No teacher union should support mayoral control of the school system -- especially justify that control. Chicago's version of urban school governance based on a supposed "business model" of how things should be run is actually the major form of "deregulation" aimed at the heart of public education (and the unions representing teachers and other school workers) in the urban north. More than vouchers, charters schools, or the antics of Edison Schools Inc., the "CEO model" for urban school governance is an attack on democracy, on public school teachers, and on the unions that represent the men and women who work in public schools. Despite the massive propaganda (including regular reports in The New York Times) praising Chicago's version of "School Reform," the model is based on shoddy public relations and relentless attacks on democratic public schools and democratic unions.

In 1995, the Illinois General Assembly passed a law (the Amendatory Act) which gave Chicago's mayor complete control over the governance of the school system. At the time of the legislation, the Republican Party's most conservative wing controlled both houses of the Illinois General Assembly and the governor's seat. Thanks to the legislation he wrote with the Republicans, Chicago's mayor was able to abolish the old (appointed, but with many guidelines) school board, appoint a five- member "School Reform Board of Trustees", and appoint a "Chief Executive Officer" to replace the credentialed superintendent of schools. The legislation also prohibited collective bargaining on class size, abolished tenure, and took away other rights which Chicago teachers and other union workers in the city's public schools thought had been secured forever.
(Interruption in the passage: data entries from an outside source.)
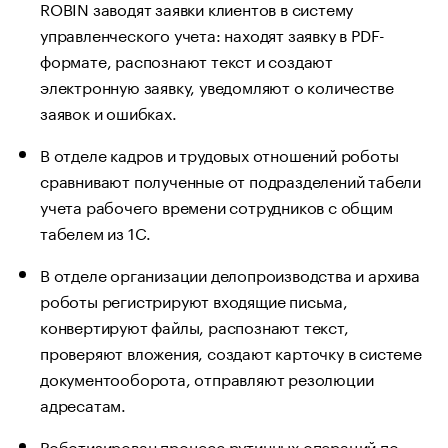
ROBIN заводят заявки клиентов в систему
управленческого учета: находят заявку в PDF-
формате, распознают текст и создают
электронную заявку, уведомляют о количестве
заявок и ошибках.
В отделе кадров и трудовых отношений роботы
сравнивают полученные от подразделений табели
учета рабочего времени сотрудников с общим
табелем из 1С.
В отделе организации делопроизводства и архива
роботы регистрируют входящие письма,
конвертируют файлы, распознают текст,
проверяют вложения, создают карточку в системе
документооборота, отправляют резолюции
адресатам.
Роботизирован процесс рутинных операций по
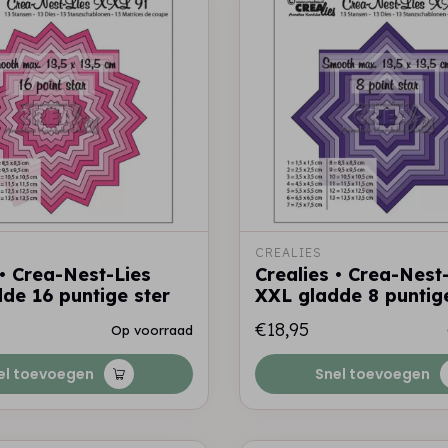
CREALIES
 • Crea-Nest-Lies
Crealies • Crea-Nest
de 16 puntige ster
XXL gladde 8 puntige
€18,95
Op voorraad
el toevoegen
Snel toevoegen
The Chicago system immediately went into an orgy of union busting, privatization, and teacher bashing. In July 1995, Mayor Daley appointed his former budget director (Paul G. Vallas) as Chief Executive Officer of the school system. Vallas, a career bureaucrat with no private sector experience, had no teaching experience and no other credentials to run the newly deregulated school system. President of the School Board went to Gery Chico, a lawyer who had most recently been the Chief of Staff for the mayor.

The key to the "success" of the Chicago "CEO Model" was control of public relations. From the very beginning of the Vallas administration, a careful campaign of slander and disinformation was launched against the unions representing those who worked in the public schools. Thanks to a sweetheart contract with the leaders of the Chicago Teachers Union, by the fall of 1995, the mayor's propaganda people made the false claim that the new "CEO" (Paul G. Vallas) had ended what was claimed to be a $1 billion "deficit." The "deficit" had actually been created on paper by inflating estimated expenses and deflating estimated revenues. Within a year after taking over the school system, the mayor then announced that test scores had begun to go "up."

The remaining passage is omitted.